The entries that follow should be reproduced exactly, with no images carried over.
*** Opening of RECORDS SUPPLIED ***
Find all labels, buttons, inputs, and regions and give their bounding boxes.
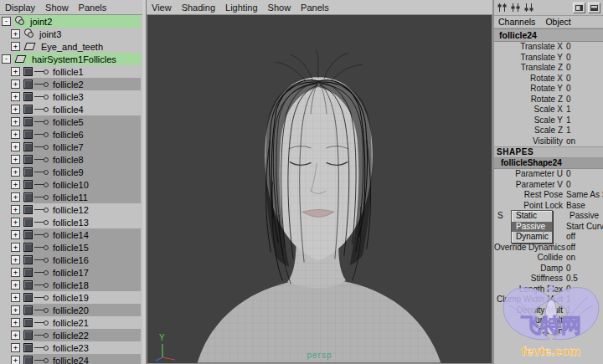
outliner-row[interactable]: + follicle10 — [0, 178, 141, 191]
expand-toggle-icon[interactable]: + — [11, 218, 20, 227]
outliner-row[interactable]: + follicle4 — [0, 103, 141, 115]
channel-value-field[interactable]: 1 — [566, 126, 603, 136]
channel-label[interactable]: Clump Width Mult — [494, 295, 566, 305]
viewport-menu-item[interactable]: Show — [268, 3, 291, 13]
outliner-row[interactable]: + follicle24 — [0, 354, 141, 364]
outliner-row[interactable]: + follicle9 — [0, 166, 141, 178]
outliner-row[interactable]: + joint3 — [0, 28, 141, 40]
selected-node-name[interactable]: follicle24 — [494, 28, 603, 42]
outliner-row[interactable]: + follicle20 — [0, 304, 141, 316]
outliner-row[interactable]: + follicle22 — [0, 329, 141, 341]
channel-value-field[interactable]: 0 — [566, 63, 603, 74]
viewport-menu-item[interactable]: Panels — [301, 3, 329, 13]
outliner-row[interactable]: + follicle16 — [0, 254, 141, 266]
outliner-row[interactable]: - joint2 — [0, 15, 141, 28]
channel-manip-fast-icon[interactable] — [523, 3, 534, 13]
expand-toggle-icon[interactable]: - — [2, 54, 11, 64]
channel-label[interactable]: Rotate Y — [494, 84, 566, 95]
channel-label[interactable]: Translate Z — [494, 63, 566, 74]
outliner-row[interactable]: + follicle11 — [0, 191, 141, 203]
channel-value-field[interactable]: on — [566, 253, 603, 264]
channel-value-field[interactable]: 0 — [566, 180, 603, 191]
outliner-row[interactable]: + follicle23 — [0, 341, 141, 354]
channel-value-field[interactable]: 1 — [566, 295, 603, 305]
shape-node-name[interactable]: follicleShape24 — [494, 158, 603, 169]
channel-value-field[interactable]: 0 — [566, 53, 603, 64]
channel-label[interactable]: Visibility — [494, 136, 566, 147]
channel-value-field[interactable]: 0 — [566, 84, 603, 95]
channel-manip-slow-icon[interactable] — [497, 3, 508, 13]
show-layer-editor-toggle-icon[interactable] — [588, 3, 600, 13]
channel-label[interactable]: Length Flex — [494, 285, 566, 295]
outliner-row[interactable]: + follicle21 — [0, 316, 141, 329]
channel-value-field[interactable]: off — [566, 243, 603, 254]
channel-box-menu-item[interactable]: Channels — [498, 17, 535, 27]
expand-toggle-icon[interactable]: + — [11, 92, 20, 101]
viewport-menu-item[interactable]: Shading — [182, 3, 215, 13]
channel-value-field[interactable]: 0 — [566, 74, 603, 85]
expand-toggle-icon[interactable]: + — [11, 155, 20, 164]
expand-toggle-icon[interactable]: + — [11, 331, 20, 340]
outliner-row[interactable]: + Eye_and_teeth — [0, 40, 141, 53]
expand-toggle-icon[interactable]: + — [11, 255, 20, 264]
expand-toggle-icon[interactable]: + — [11, 67, 20, 76]
outliner-row[interactable]: + follicle17 — [0, 266, 141, 279]
outliner-row[interactable]: + follicle7 — [0, 141, 141, 153]
channel-value-field[interactable]: 0 — [566, 264, 603, 274]
channel-manip-medium-icon[interactable] — [510, 3, 521, 13]
expand-toggle-icon[interactable]: + — [11, 243, 20, 252]
channel-label[interactable]: Damp — [494, 264, 566, 274]
channel-box-menu-item[interactable]: Object — [545, 17, 570, 27]
expand-toggle-icon[interactable]: + — [11, 130, 20, 139]
expand-toggle-icon[interactable]: + — [11, 192, 20, 202]
expand-toggle-icon[interactable]: + — [11, 305, 20, 315]
channel-value-field[interactable]: 1 — [566, 315, 603, 326]
channel-label[interactable]: Rest Pose — [494, 190, 566, 201]
channel-value-field[interactable] — [566, 326, 603, 337]
expand-toggle-icon[interactable]: + — [11, 167, 20, 177]
dropdown-option[interactable]: Dynamic — [512, 232, 552, 243]
channel-label[interactable]: Override Dynamics — [494, 243, 566, 254]
outliner-row[interactable]: + follicle3 — [0, 90, 141, 103]
channel-label[interactable]: Clump — [494, 326, 566, 337]
expand-toggle-icon[interactable]: + — [11, 29, 20, 38]
outliner-row[interactable]: + follicle6 — [0, 128, 141, 141]
dropdown-option[interactable]: Static — [512, 211, 552, 222]
outliner-menu-item[interactable]: Display — [5, 3, 35, 13]
channel-value-field[interactable]: 0 — [566, 169, 603, 180]
channel-value-field[interactable]: off — [566, 232, 603, 243]
channel-value-field[interactable]: 0 — [566, 285, 603, 295]
channel-label[interactable]: Density Mult — [494, 305, 566, 316]
channel-label[interactable]: Parameter U — [494, 169, 566, 180]
outliner-row[interactable]: + follicle13 — [0, 216, 141, 228]
outliner-row[interactable]: + follicle12 — [0, 203, 141, 216]
channel-value-field[interactable]: on — [566, 136, 603, 147]
outliner-row[interactable]: + follicle14 — [0, 228, 141, 241]
expand-toggle-icon[interactable]: - — [2, 17, 11, 26]
channel-label[interactable]: Translate X — [494, 42, 566, 53]
expand-toggle-icon[interactable]: + — [11, 180, 20, 189]
outliner-row[interactable]: + follicle2 — [0, 78, 141, 90]
expand-toggle-icon[interactable]: + — [11, 268, 20, 277]
channel-label[interactable]: Collide — [494, 253, 566, 264]
outliner-row[interactable]: + follicle1 — [0, 65, 141, 78]
channel-label[interactable]: Scale Z — [494, 126, 566, 136]
expand-toggle-icon[interactable]: + — [11, 293, 20, 302]
channel-label[interactable]: Curl Mult — [494, 315, 566, 326]
expand-toggle-icon[interactable]: + — [11, 117, 20, 126]
channel-value-field[interactable]: 1 — [566, 105, 603, 115]
show-channel-box-toggle-icon[interactable] — [573, 3, 585, 13]
expand-toggle-icon[interactable]: + — [11, 105, 20, 114]
expand-toggle-icon[interactable]: + — [11, 42, 20, 51]
channel-value-field[interactable]: Base — [566, 201, 603, 212]
channel-value-field[interactable]: 0.5 — [566, 274, 603, 285]
viewport-menu-item[interactable]: Lighting — [225, 3, 258, 13]
outliner-menu-item[interactable]: Panels — [79, 3, 107, 13]
expand-toggle-icon[interactable]: + — [11, 79, 20, 89]
outliner-row[interactable]: + follicle15 — [0, 241, 141, 254]
outliner-row[interactable]: - hairSystem1Follicles — [0, 53, 141, 65]
expand-toggle-icon[interactable]: + — [11, 343, 20, 352]
outliner-row[interactable]: + follicle5 — [0, 115, 141, 128]
channel-label[interactable]: Rotate Z — [494, 95, 566, 105]
channel-label[interactable]: Scale X — [494, 105, 566, 115]
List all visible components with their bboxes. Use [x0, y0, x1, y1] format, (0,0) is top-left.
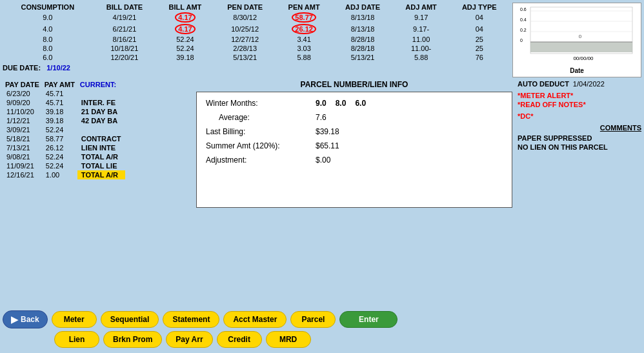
*** Close of RECORDS SUPPLIED ***
* _WRITTEN RESPONSE_
Find all labels, buttons, inputs, and regions and give their bounding boxes.
outliner-row[interactable]: + follicle10 — [0, 178, 141, 191]
expand-toggle-icon[interactable]: + — [11, 218, 20, 227]
outliner-row[interactable]: + follicle4 — [0, 103, 141, 115]
channel-value-field[interactable]: 1 — [566, 126, 603, 136]
channel-label[interactable]: Clump Width Mult — [494, 295, 566, 305]
viewport-menu-item[interactable]: Show — [268, 3, 291, 13]
outliner-row[interactable]: + follicle24 — [0, 354, 141, 364]
outliner-row[interactable]: + follicle9 — [0, 166, 141, 178]
outliner-row[interactable]: + joint3 — [0, 28, 141, 40]
selected-node-name[interactable]: follicle24 — [494, 28, 603, 42]
outliner-row[interactable]: + follicle20 — [0, 304, 141, 316]
outliner-row[interactable]: + follicle22 — [0, 329, 141, 341]
channel-value-field[interactable]: 0 — [566, 63, 603, 74]
viewport-menu-item[interactable]: Panels — [301, 3, 329, 13]
outliner-row[interactable]: + follicle16 — [0, 254, 141, 266]
outliner-row[interactable]: - joint2 — [0, 15, 141, 28]
channel-manip-fast-icon[interactable] — [523, 3, 534, 13]
expand-toggle-icon[interactable]: - — [2, 54, 11, 64]
channel-label[interactable]: Rotate Y — [494, 84, 566, 95]
channel-label[interactable]: Translate Z — [494, 63, 566, 74]
outliner-row[interactable]: + follicle11 — [0, 191, 141, 203]
channel-value-field[interactable]: on — [566, 253, 603, 264]
channel-value-field[interactable]: 0 — [566, 180, 603, 191]
outliner-row[interactable]: + follicle23 — [0, 341, 141, 354]
channel-value-field[interactable]: 1 — [566, 295, 603, 305]
shape-node-name[interactable]: follicleShape24 — [494, 158, 603, 169]
channel-value-field[interactable]: 0 — [566, 53, 603, 64]
channel-label[interactable]: Visibility — [494, 136, 566, 147]
channel-value-field[interactable]: 0 — [566, 84, 603, 95]
channel-manip-slow-icon[interactable] — [497, 3, 508, 13]
show-layer-editor-toggle-icon[interactable] — [588, 3, 600, 13]
channel-label[interactable]: Length Flex — [494, 285, 566, 295]
outliner-row[interactable]: + follicle21 — [0, 316, 141, 329]
channel-value-field[interactable]: off — [566, 243, 603, 254]
channel-box-menu-item[interactable]: Channels — [498, 17, 535, 27]
expand-toggle-icon[interactable]: + — [11, 92, 20, 101]
viewport-menu-item[interactable]: Shading — [182, 3, 215, 13]
channel-value-field[interactable]: 0 — [566, 74, 603, 85]
expand-toggle-icon[interactable]: + — [11, 155, 20, 164]
expand-toggle-icon[interactable]: + — [11, 331, 20, 340]
outliner-row[interactable]: + Eye_and_teeth — [0, 40, 141, 53]
expand-toggle-icon[interactable]: + — [11, 255, 20, 264]
expand-toggle-icon[interactable]: + — [11, 67, 20, 76]
outliner-row[interactable]: + follicle17 — [0, 266, 141, 279]
outliner-row[interactable]: + follicle7 — [0, 141, 141, 153]
channel-value-field[interactable]: 0 — [566, 264, 603, 274]
channel-manip-medium-icon[interactable] — [510, 3, 521, 13]
expand-toggle-icon[interactable]: + — [11, 243, 20, 252]
channel-label[interactable]: Damp — [494, 264, 566, 274]
channel-box-menu-item[interactable]: Object — [545, 17, 570, 27]
expand-toggle-icon[interactable]: + — [11, 130, 20, 139]
expand-toggle-icon[interactable]: + — [11, 192, 20, 202]
expand-toggle-icon[interactable]: + — [11, 305, 20, 315]
channel-value-field[interactable]: 1 — [566, 315, 603, 326]
channel-label[interactable]: Rest Pose — [494, 190, 566, 201]
channel-value-field[interactable] — [566, 326, 603, 337]
expand-toggle-icon[interactable]: + — [11, 167, 20, 177]
dropdown-option[interactable]: Dynamic — [512, 232, 552, 243]
channel-label[interactable]: Override Dynamics — [494, 243, 566, 254]
outliner-row[interactable]: + follicle3 — [0, 90, 141, 103]
channel-label[interactable]: Clump — [494, 326, 566, 337]
expand-toggle-icon[interactable]: + — [11, 29, 20, 38]
outliner-row[interactable]: + follicle6 — [0, 128, 141, 141]
dropdown-option[interactable]: Static — [512, 211, 552, 222]
outliner-menu-item[interactable]: Display — [5, 3, 35, 13]
channel-value-field[interactable]: 0 — [566, 169, 603, 180]
channel-value-field[interactable]: off — [566, 232, 603, 243]
channel-value-field[interactable]: 0 — [566, 285, 603, 295]
channel-label[interactable]: Density Mult — [494, 305, 566, 316]
channel-label[interactable]: Parameter U — [494, 169, 566, 180]
outliner-row[interactable]: + follicle13 — [0, 216, 141, 228]
outliner-row[interactable]: + follicle12 — [0, 203, 141, 216]
channel-value-field[interactable]: on — [566, 136, 603, 147]
outliner-row[interactable]: + follicle14 — [0, 228, 141, 241]
expand-toggle-icon[interactable]: - — [2, 17, 11, 26]
channel-label[interactable]: Translate X — [494, 42, 566, 53]
expand-toggle-icon[interactable]: + — [11, 180, 20, 189]
outliner-row[interactable]: + follicle2 — [0, 78, 141, 90]
expand-toggle-icon[interactable]: + — [11, 268, 20, 277]
channel-label[interactable]: Collide — [494, 253, 566, 264]
outliner-row[interactable]: + follicle1 — [0, 65, 141, 78]
channel-label[interactable]: Scale Z — [494, 126, 566, 136]
expand-toggle-icon[interactable]: + — [11, 293, 20, 302]
channel-label[interactable]: Curl Mult — [494, 315, 566, 326]
expand-toggle-icon[interactable]: + — [11, 117, 20, 126]
channel-value-field[interactable]: 1 — [566, 105, 603, 115]
show-channel-box-toggle-icon[interactable] — [573, 3, 585, 13]
expand-toggle-icon[interactable]: + — [11, 105, 20, 114]
expand-toggle-icon[interactable]: + — [11, 42, 20, 51]
channel-value-field[interactable]: Base — [566, 201, 603, 212]
channel-value-field[interactable]: 0.5 — [566, 274, 603, 285]
viewport-menu-item[interactable]: Lighting — [225, 3, 258, 13]
outliner-menu-item[interactable]: Panels — [79, 3, 107, 13]
expand-toggle-icon[interactable]: + — [11, 79, 20, 89]
outliner-row[interactable]: + follicle15 — [0, 241, 141, 254]
outliner-row[interactable]: - hairSystem1Follicles — [0, 53, 141, 65]
expand-toggle-icon[interactable]: + — [11, 343, 20, 352]
outliner-row[interactable]: + follicle5 — [0, 115, 141, 128]
channel-label[interactable]: Rotate Z — [494, 95, 566, 105]
channel-label[interactable]: Scale X — [494, 105, 566, 115]
List all visible components with their bboxes. Use [x0, y0, x1, y1] format, (0,0) is top-left.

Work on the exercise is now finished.